At the forum, we heard from speakers representing energy systems in the US, Germany and Norway. Why were these country examples relevant for the UK, and what can we learn from them?

Norway is relevant because they’ve had a zonal pricing system and different configurations since they introduced their market in 1991. Even before market trading was introduced, they had different hydro operators across regions trading with each other – partly due to geographical factors – which resembled a zonal market. The energy crisis in Europe made prices in Norway very volatile, particularly in the southern zones, which are more closely tied to the European market. That volatility, and how it's been passed through to consumers, created a big political storm in Norway.
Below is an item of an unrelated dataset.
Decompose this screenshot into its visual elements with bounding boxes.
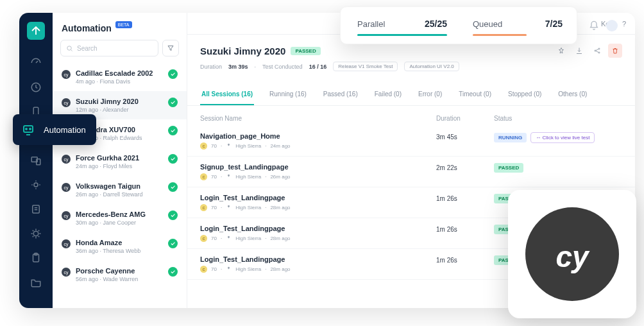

The debate in Germany, which was another example, is similar to that in Britain, as Germany is tackling a similar north-south grid congestion issue. And they are also debating how best to deal with it. Can you manage it through something called re-dispatch – by adjusting the market positions after they've been taken? This is a management strategy, but it’s expensive. Or do you wait for your transmission grid to be built out? There are also issues of fairness being raised, mainly by people from the south. Finally, the US has had some experience with zonal pricing in California and within the PJM market on the East Coast, but it wasn’t well implemented or designed. So, they dropped it and reverted to a different type of system, which is called nodal pricing, a more extreme form of locational pricing where every point on the network has its own individual price. The market is also much more centrally managed. The US model was considered in the  REMA process, but they thought it was too radical. Still, I think something that hasn’t been looked at in enough detail is the US experience with zonal pricing.
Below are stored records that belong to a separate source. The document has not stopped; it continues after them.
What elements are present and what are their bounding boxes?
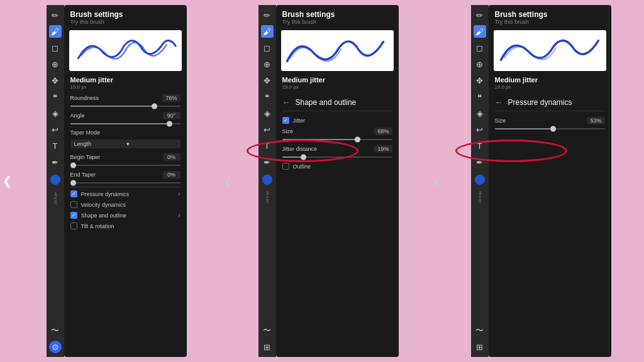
nav-icon-quote[interactable]: ❝ [49, 90, 62, 103]
pressure-size-value: 53% [587, 117, 604, 124]
jitter-dist-thumb[interactable] [301, 155, 306, 160]
left-nav-main: ✏ 🖌 ◻ ⊕ ✥ ❝ ◈ ↩ T ✒ 19.0 px 〜 ⚙ [47, 5, 64, 357]
shape-size-slider[interactable] [282, 139, 392, 140]
nav-icon-pres-brush[interactable]: ✏ [474, 9, 486, 21]
end-taper-row: End Taper 0% [70, 169, 180, 180]
nav-icon-pres-eye[interactable]: ◈ [474, 107, 486, 119]
nav-icon-pres-move[interactable]: ✥ [474, 74, 486, 87]
nav-icon-shape-eye[interactable]: ◈ [261, 107, 274, 119]
nav-icon-wave[interactable]: 〜 [49, 324, 62, 337]
nav-icon-pres-quote[interactable]: ❝ [474, 90, 486, 103]
jitter-dist-label: Jitter distance [282, 146, 318, 152]
color-dot-pressure[interactable] [475, 175, 485, 185]
nav-icon-shape-pen[interactable]: ✒ [261, 156, 274, 168]
nav-icon-history[interactable]: ↩ [49, 123, 62, 136]
brush-stroke-svg [69, 30, 182, 71]
panel-title-shape: Brush settings [282, 10, 392, 19]
pressure-back-arrow[interactable]: ← [495, 97, 503, 107]
begin-taper-slider[interactable] [70, 165, 180, 166]
velocity-row[interactable]: Velocity dynamics [70, 199, 180, 210]
shape-chevron[interactable]: › [178, 212, 180, 219]
velocity-checkbox[interactable] [70, 201, 77, 208]
nav-icon-brush[interactable]: ✏ [49, 9, 62, 21]
begin-taper-thumb[interactable] [70, 163, 76, 168]
panel3-nav-arrow[interactable]: ❮ [433, 175, 441, 187]
size-label: 19.0 px [53, 192, 57, 205]
nav-icon-pres-text[interactable]: T [474, 140, 486, 152]
shape-checkbox[interactable]: ✓ [70, 212, 77, 219]
panel-content-shape: ← Shape and outline ✓ Jitter Size 68% [276, 92, 399, 357]
nav-icon-shape-history[interactable]: ↩ [261, 123, 274, 136]
shape-back-arrow[interactable]: ← [282, 97, 291, 107]
panel-title-pressure: Brush settings [495, 10, 605, 19]
begin-taper-row: Begin Taper 0% [70, 151, 180, 163]
nav-icon-text[interactable]: T [49, 140, 62, 152]
nav-icon-shape-eraser[interactable]: ◻ [261, 41, 274, 54]
brush-size-main: 19.0 px [64, 84, 187, 92]
jitter-dist-slider[interactable] [282, 156, 392, 158]
nav-icon-settings-active[interactable]: ⚙ [49, 341, 62, 353]
pressure-row[interactable]: ✓ Pressure dynamics › [70, 189, 180, 199]
nav-icon-shape-smudge[interactable]: ⊕ [261, 58, 274, 70]
nav-icon-pen[interactable]: ✒ [49, 156, 62, 168]
jitter-dist-value: 19% [374, 145, 392, 153]
nav-icon-active[interactable]: 🖌 [49, 25, 62, 38]
panel-content-pressure: ← Pressure dynamics Size 53% [489, 92, 611, 357]
pressure-size-slider[interactable] [495, 128, 605, 129]
angle-thumb[interactable] [167, 121, 172, 127]
brush-preview-pressure [494, 30, 606, 71]
nav-icon-pres-active[interactable]: 🖌 [474, 25, 486, 38]
shape-row[interactable]: ✓ Shape and outline › [70, 210, 180, 221]
shape-size-thumb[interactable] [355, 137, 360, 143]
color-dot-shape[interactable] [262, 175, 272, 185]
nav-icon-pres-smudge[interactable]: ⊕ [474, 58, 486, 70]
nav-icon-shape-wave[interactable]: 〜 [261, 324, 274, 337]
outline-row[interactable]: Outline [282, 161, 392, 172]
nav-icon-shape-quote[interactable]: ❝ [261, 90, 274, 103]
nav-icon-move[interactable]: ✥ [49, 74, 62, 87]
nav-icon-pres-pen[interactable]: ✒ [474, 156, 486, 168]
taper-mode-chevron: ▾ [126, 141, 177, 147]
taper-mode-select[interactable]: Length ▾ [70, 140, 180, 148]
outline-checkbox[interactable] [282, 163, 289, 170]
nav-icon-shape-active[interactable]: 🖌 [261, 25, 274, 38]
end-taper-thumb[interactable] [70, 180, 76, 186]
section-header-pressure: ← Pressure dynamics [495, 92, 605, 111]
angle-slider[interactable] [70, 123, 180, 124]
brush-panel-pressure: Brush settings Try this brush Medium jit… [489, 5, 611, 357]
nav-icon-shape-text[interactable]: T [261, 140, 274, 152]
nav-icon-shape-move[interactable]: ✥ [261, 74, 274, 87]
nav-icon-pres-wave[interactable]: 〜 [474, 324, 486, 337]
divider-1 [70, 187, 180, 187]
nav-icon-eye[interactable]: ◈ [49, 107, 62, 119]
tilt-label: Tilt & rotation [81, 223, 180, 229]
tilt-row[interactable]: Tilt & rotation [70, 221, 180, 231]
panel2-nav-arrow[interactable]: ❮ [224, 175, 232, 187]
pressure-size-label: Size [495, 118, 506, 124]
shape-size-label: Size [282, 128, 294, 134]
nav-icon-smudge[interactable]: ⊕ [49, 58, 62, 70]
nav-icon-eraser[interactable]: ◻ [49, 41, 62, 54]
end-taper-slider[interactable] [70, 182, 180, 184]
pressure-chevron[interactable]: › [178, 190, 180, 197]
roundness-thumb[interactable] [152, 104, 157, 109]
jitter-checkbox[interactable]: ✓ [282, 117, 289, 124]
color-dot[interactable] [50, 175, 60, 185]
nav-icon-shape-brush[interactable]: ✏ [261, 9, 274, 21]
brush-name-pressure: Medium jitter [489, 74, 611, 84]
pressure-checkbox[interactable]: ✓ [70, 190, 77, 197]
taper-mode-value: Length [74, 141, 125, 147]
roundness-slider[interactable] [70, 106, 180, 107]
nav-icon-pres-eraser[interactable]: ◻ [474, 41, 486, 54]
angle-row: Angle 90° [70, 110, 180, 121]
pressure-size-thumb[interactable] [550, 126, 556, 132]
nav-icon-pres-history[interactable]: ↩ [474, 123, 486, 136]
jitter-row[interactable]: ✓ Jitter [282, 115, 392, 126]
nav-icon-shape-settings[interactable]: ⊞ [261, 341, 274, 353]
global-back-arrow[interactable]: ❮ [3, 174, 12, 188]
brush-size-shape: 19.0 px [276, 84, 399, 92]
taper-mode-row: Taper Mode [70, 128, 180, 138]
nav-icon-pres-settings[interactable]: ⊞ [474, 341, 486, 353]
tilt-checkbox[interactable] [70, 222, 77, 229]
panel-subtitle-shape: Try this brush [282, 19, 392, 25]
Recently, you published a report from the December forum, and, if I’m correct, there might be a follow-up event soon. What are your next plans for the discussions around electricity markets in Scotland, and what topics or questions do you think need to be addressed next? And what are you personally working on?

Yeah, I think we'd like to continue with that same philosophy of bringing in an academic perspective and independent, critical appraisal – and to do something similar after we know the REMA decision. If that’s introducing a zonal market, it may be more oriented around delivery and implementation, including how long that would take – again, looking at international experiences and the issue of risk management. If they decide to stick with the national price model, we’d like to look at what is practical near term and in the future, and how stable that solution is. And again, questions around implementation. The first forum was about two theoretical options in the air, whereas the next one will be more of a discussion of practical implementation and challenges – learning lessons from how other countries operate or have operated similar systems. I’m currently looking more into the Nordic experience with a zonal market, and the general story behind zonal pricing and how its evolved and developed. In many ways, before Brexit, Britain was also, in a sense, part of a zonal model at a higher European level. I also focus on how we can redesign the regulatory framework in a way which facilitates the transition of the networks – both transmission and distribution. That’s a related topic, which mixes economic, technical, and political elements.

Will there be a Second Scottish Forum on Future Electricity Markets? And when would that be?

Yeah, I think maybe towards the back end of the year. The government will likely publish a lot around their decision, which should be made sometime in June or July. As an organising group, we’ll probably sit down in August to plan ahead. Later in the year, we might re-engage with stakeholders and the debate, and move the discussion forward then.